(Exercise materials begins)

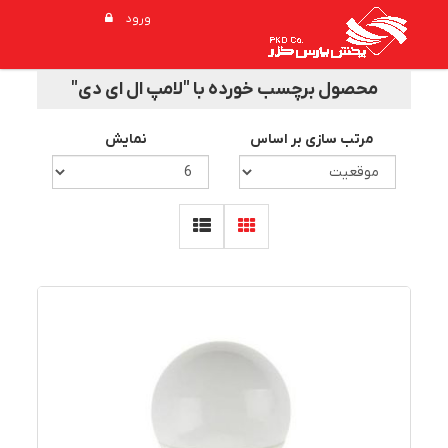
ورود
محصول برچسب خورده با "لامپ ال ای دی"
مرتب سازی بر اساس
نمایش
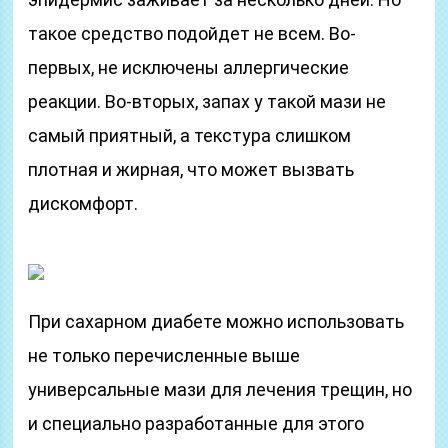
такое средство подойдет не всем. Во-
первых, не исключены аллергические
реакции. Во-вторых, запах у такой мази не
самый приятный, а текстура слишком
плотная и жирная, что может вызвать
дискомфорт.
При сахарном диабете можно использовать
не только перечисленные выше
универсальные мази для лечения трещин, но
и специально разработанные для этого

(Exercise materials ends)

--- Assigned task ---
Output every entry exactly. Pictures stay out.

--- Task response ---
ورود
محصول برچسب خورده با "لامپ ال ای دی"
مرتب سازی بر اساس
نمایش
такое средство подойдет не всем. Во-
первых, не исключены аллергические
реакции. Во-вторых, запах у такой мази не
самый приятный, а текстура слишком
плотная и жирная, что может вызвать
дискомфорт.
При сахарном диабете можно использовать
не только перечисленные выше
универсальные мази для лечения трещин, но
и специально разработанные для этого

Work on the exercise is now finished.